- WORK TO BE COMPLETED: Only the pictures should be dropped; every line of the data must come back exactly as written.

- RECORDS SUPPLIED:
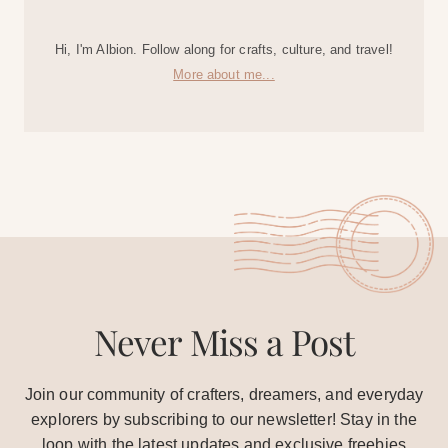
Hi, I'm Albion. Follow along for crafts, culture, and travel!
More about me...
Never Miss a Post
Join our community of crafters, dreamers, and everyday
explorers by subscribing to our newsletter! Stay in the
loop with the latest updates and exclusive freebies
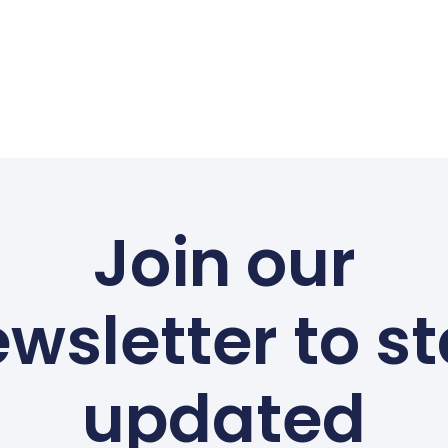
Join our
wsletter to s
updated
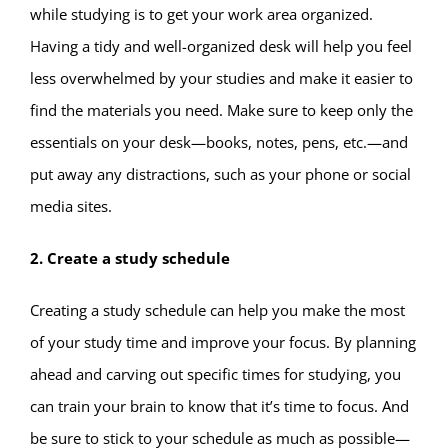
while studying is to get your work area organized.
Having a tidy and well-organized desk will help you feel
less overwhelmed by your studies and make it easier to
find the materials you need. Make sure to keep only the
essentials on your desk—books, notes, pens, etc.—and
put away any distractions, such as your phone or social
media sites.
2. Create a study schedule
Creating a study schedule can help you make the most
of your study time and improve your focus. By planning
ahead and carving out specific times for studying, you
can train your brain to know that it’s time to focus. And
be sure to stick to your schedule as much as possible—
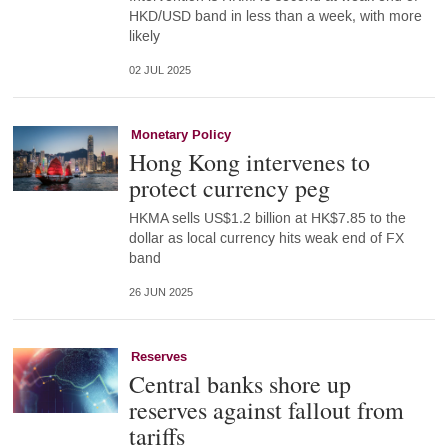
HKD/USD band in less than a week, with more
likely
02 JUL 2025
Monetary Policy
Hong Kong intervenes to
protect currency peg
HKMA sells US$1.2 billion at HK$7.85 to the
dollar as local currency hits weak end of FX
band
26 JUN 2025
Reserves
Central banks shore up
reserves against fallout from
tariffs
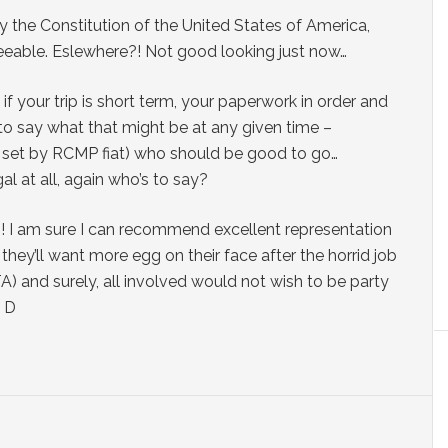
y the Constitution of the United States of America,
reeable. Eslewhere?! Not good looking just now…
if your trip is short term, your paperwork in order and
 to say what that might be at any given time –
ily set by RCMP fiat) who should be good to go…
al at all, again who’s to say?
! I am sure I can recommend excellent representation
they’ll want more egg on their face after the horrid job
) and surely, all involved would not wish to be party
; D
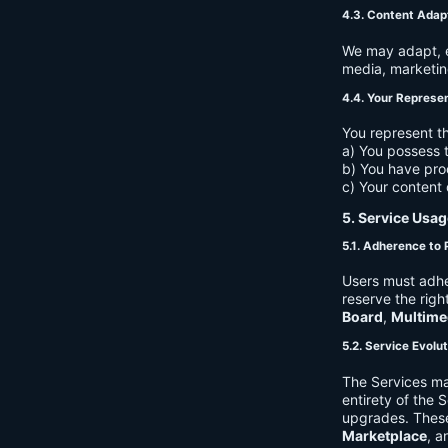
4.3. Content Adap
We may adapt, ed
media, marketin
4.4. Your Represe
You represent th
a) You possess t
b) You have pro
c) Your content 
5. Service Usag
5.1. Adherence to 
Users must adhe
reserve the righ
Board
,
Multime
5.2. Service Evolu
The Services ma
entirety of the 
upgrades. These
Marketplace
, a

- EXERCISE RESULT:
Hi, I'm Albion. Follow along for crafts, culture, and travel!
More about me...
Never Miss a Post
Join our community of crafters, dreamers, and everyday
explorers by subscribing to our newsletter! Stay in the
loop with the latest updates and exclusive freebies
Join our
wsletter to s
updated
while studying is to get your work area organized.
Having a tidy and well-organized desk will help you feel
less overwhelmed by your studies and make it easier to
find the materials you need. Make sure to keep only the
essentials on your desk—books, notes, pens, etc.—and
put away any distractions, such as your phone or social
media sites.
2. Create a study schedule
Creating a study schedule can help you make the most
of your study time and improve your focus. By planning
ahead and carving out specific times for studying, you
can train your brain to know that it’s time to focus. And
be sure to stick to your schedule as much as possible—
HKD/USD band in less than a week, with more
likely
02 JUL 2025
Monetary Policy
Hong Kong intervenes to
protect currency peg
HKMA sells US$1.2 billion at HK$7.85 to the
dollar as local currency hits weak end of FX
band
26 JUN 2025
Reserves
Central banks shore up
reserves against fallout from
tariffs
y the Constitution of the United States of America,
reeable. Eslewhere?! Not good looking just now…
if your trip is short term, your paperwork in order and
 to say what that might be at any given time –
ily set by RCMP fiat) who should be good to go…
al at all, again who’s to say?
! I am sure I can recommend excellent representation
they’ll want more egg on their face after the horrid job
) and surely, all involved would not wish to be party
; D
4.3. Content Adap
We may adapt, ed
media, marketin
4.4. Your Represe
You represent th
a) You possess t
b) You have pro
c) Your content 
5. Service Usag
5.1. Adherence to 
Users must adhe
reserve the righ
Board
,
Multime
5.2. Service Evolu
The Services ma
entirety of the 
upgrades. These
Marketplace
, a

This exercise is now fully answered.